Paul,
As best as I understand it.... based on the CBOE rules...
12 3/4 was only 1/4 'in the money'. So the way the CBOE rules go, it's like this:
For the investor:
Unless you actually called your broker and closed out your 12.5 call position, before the end of the day Friday (and complied with any restrictions your brokerage may place on the last time to call in a position closing transaction on the day before expiry) [expiry being today, 3rd Saturday, with last day of trade on 3rd Friday] you may have been able to either sell or exercise your 12.5 NOVL call options. But if you did not receive execution of an order to close or exercise your call contracts, and they are less than $.50 'in the money', they expire worthless to you and you can't do squat about it. The brokerage gets to buy the stock at 12.5 and keep any profits, as I understand it.

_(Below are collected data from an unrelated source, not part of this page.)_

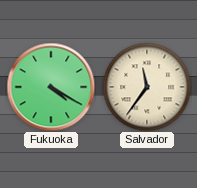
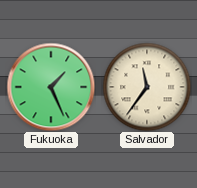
Fukuoka: 4:20 -> 1:26
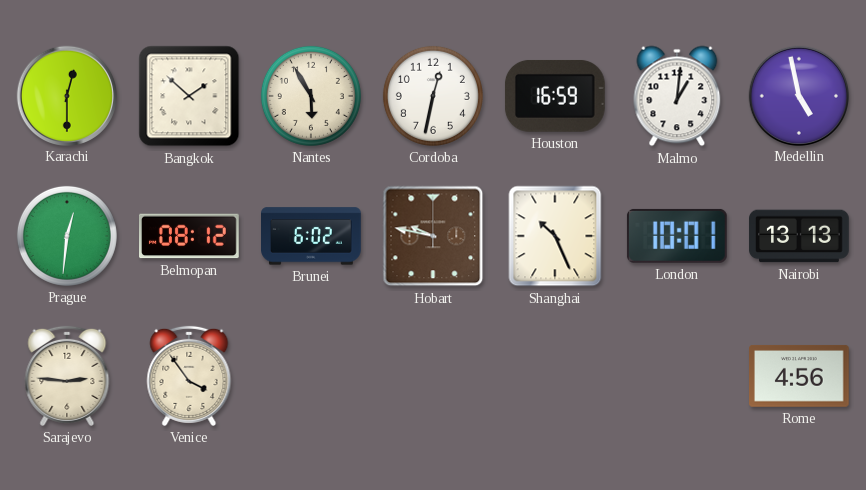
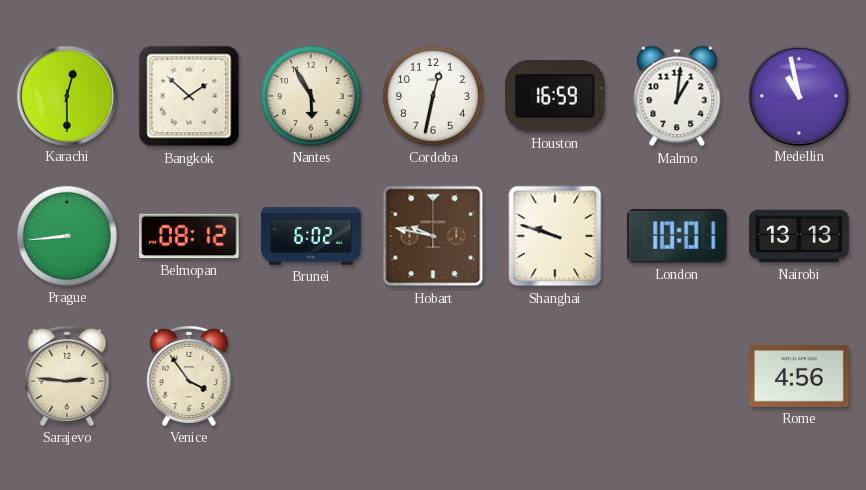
Medellin: 4:58 -> 10:58
Prague: 12:31 -> 8:44
Shanghai: 10:26 -> 9:48
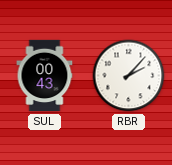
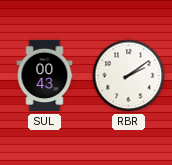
RBR: 2:07 -> 2:09
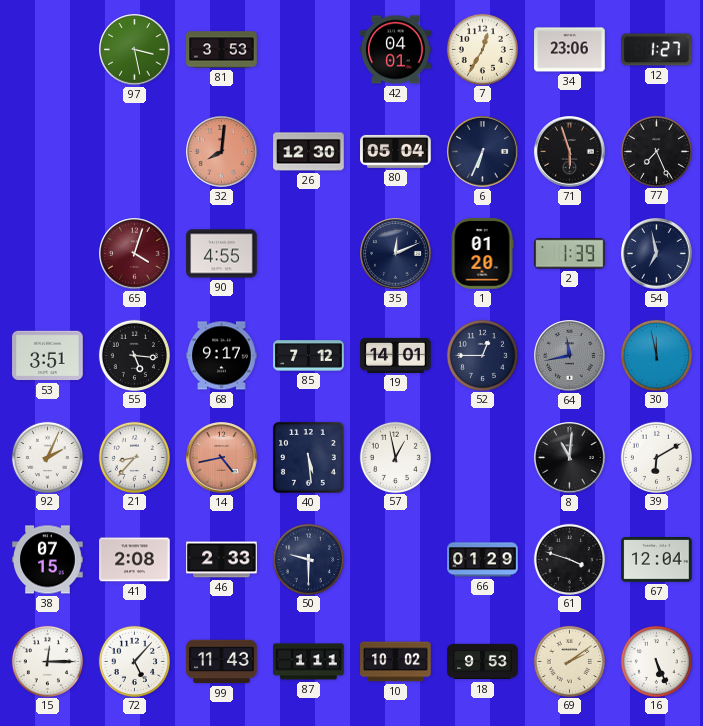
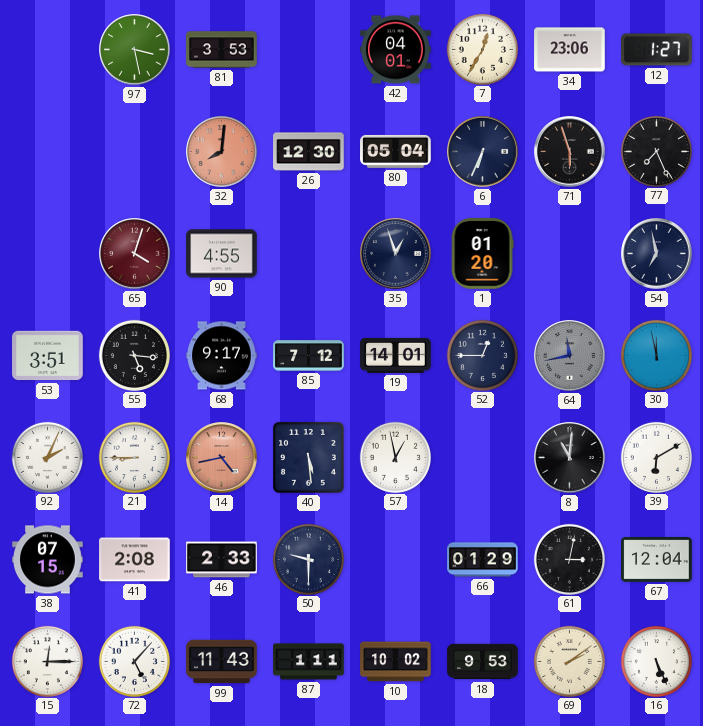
35: 12:11 -> 12:57
2: 1:39 -> none
21: 8:37 -> 8:45
61: 3:48 -> 3:02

Conversely: if they had been more than $.50 'in the money', and you did nothing with them... they would have been 'automatically' exercised on your behalf and you would be presented with the 'physical' stock and a bill for the total transaction $1250/contract+commissions. You must come up with the money, in your brokers hands, to settle the purchase by end of day Monday. Option transactions require settlement on the next business day ie Monday for expiry transactions.
The analogous situations arise with puts...
So... all the calls were exercised, and yes those share have to come from somewhere, you just can't just write a check for what they were worth on Friday. But in the case of the 12.5's the brokerages got the profits, not the option holders.
Did that answer the question? Anyone know if there is any error in my understanding here?